Saturday, March 5, 2016

The Illusion Of Security

In a previous post on the difference between happiness and contentment, I noted that chasing after 'happiness' can lead to a deluded mindstate that creates suffering rather than happiness. This is because the human condition includes suffering. As a result, happiness cannot be maintained as a permanent state of being. We should appreciate happiness when we have it, but clinging to happiness is doomed to failure.

Permanent happiness is not the only illusion which can ensnare us into deluded thinking. Another is the mirage of 'security'. As with happiness, the desire for security is essentially natural and healthy. The problem occurs when we attempt to maintain security as a permanent condition. In other words, when we try to pretend that suffering and uncertainty are not as natural to the human condition as are happiness and security.

While clinging to happiness leads us to chase our tails and stress out, grasping after security leads us to become pawns of fear. We will fear losing security due to not having enough money, terrorist attacks, being lonely, or any number of threats. A deluded mindset driven by fear takes hold. Fear drives how we look at life, prioritize, and make decisions. By clinging to security, we permanently lose it. We end up in a paranoid state of mind, looking for and fending off every potential threat. We are reduced to a basket case always waiting for the other shoe to drop.

As you can guess the ultimate root of this suffering we create arises from no longer being in the moment. Instead of engaging with what is happening right now (good or bad), we focus on some idealized state of security in our imagination and then we compulsively compare our present situation against it. We spend our energy making plans and taking actions to avoid losing our sense of security. This often involves worrying about things that are not true threats or are unlikely to happen. We live in a world of what might be as opposed to what it.

This is an absurd mindset because, in truth, we never are truly safe and secure. No matter what we do, our lives can always be derailed by the suffering innate to human existence. We contract diseases, people we love die, friends move away, we lose jobs, etc. Even at the most fundamental level, we cannot be truly secure. No one ever expects to be in a car accident, a plane crash, or struck by lightning. However, in an instant, any one of these events could disrupt, irrevocably change, or even end our lives.

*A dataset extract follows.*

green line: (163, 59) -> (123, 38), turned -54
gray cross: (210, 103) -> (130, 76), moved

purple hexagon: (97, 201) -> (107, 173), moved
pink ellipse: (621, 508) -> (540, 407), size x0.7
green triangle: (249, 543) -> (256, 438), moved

This may seem like a very depressing way to view the world! But it isn't. It is depressing only if we have a mindset that clings to security. In contrast, if we accept that we are vulnerable to suffering, then we can exist in the present moment and not fear potential threats. Yes, I could be hit by a car tomorrow...but I could also win the lottery. I could contract and die of cancer by Spring...or I could live to be 120. I might walk into work tomorrow and be fired...or I may be offered a promotion. Since anything is possible, it is foolish to spend time worrying about (or celebrating) any of these possibilities. The present moment is all that is real.

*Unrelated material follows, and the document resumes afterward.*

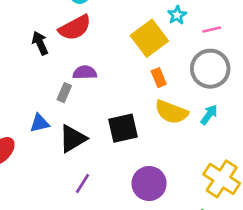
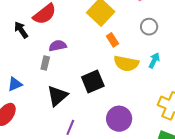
gray circle: (210, 69) -> (149, 27), size x0.6
blue triangle: (40, 123) -> (15, 84), moved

Of course, this outlook doesn't mean we should not work towards our own security, pass measures to fight terrorism, drive safely to avoid accidents, etc. It only means that we accept there are limitations to how much we can do to fend off these threats. This enables us to exist in a dangerous world and act in sensible ways to protect ourselves and those we love. Most importantly, it allows us to draw lines we should not cross or set aside things we should not sacrifice in order to provide an illusion of security.

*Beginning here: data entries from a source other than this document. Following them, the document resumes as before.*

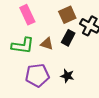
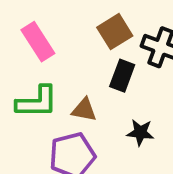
brown triangle: (47, 44) -> (84, 110), moved
black star: (67, 76) -> (140, 132), moved

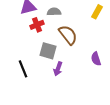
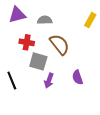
red cross: (37, 25) -> (27, 42), moved, turned 32
purple semicircle: (96, 59) -> (78, 77), moved

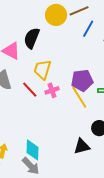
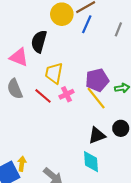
blue line: (88, 29) -> (87, 24), moved
black triangle: (82, 146) -> (97, 135), moved
cyan diamond: (32, 150) -> (91, 162), moved

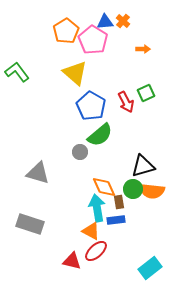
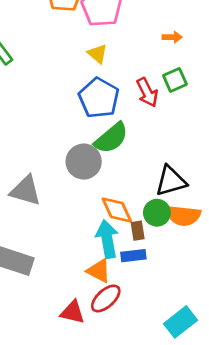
orange arrow: (143, 49) -> (172, 37), moved
yellow triangle: (75, 73) -> (97, 54), moved, size x0.6
gray circle: (80, 152) -> (84, 162), size x1.6

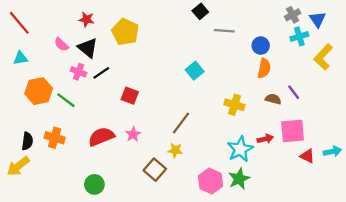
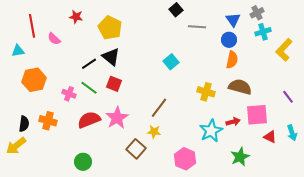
blue triangle: (318, 19) -> (233, 20), moved
red line: (19, 23) -> (32, 26), moved, turned 30
black triangle: (88, 48) -> (111, 57), moved
pink cross: (79, 72) -> (69, 94), moved
purple line: (294, 92) -> (288, 97), moved
brown semicircle: (273, 99) -> (240, 87), size x1.6
green line: (66, 100) -> (89, 88), moved
pink star: (133, 134) -> (117, 118), size x1.6
cyan arrow: (332, 151) -> (292, 133), turned 84
green star: (239, 179) -> (240, 157), moved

The benefit of such in the moment thinking is that when uncertainty or insecurity inevitably come our way we will react to them calmly, from a place of sense and strength. This will allow us the possibility of remaining content even while we suffer and, in some cases, make our suffering of a shorter duration. We also will have the ability to be happy in life, rather than constantly looking over our shoulder for threats and problems that might happen. In other words, serenity.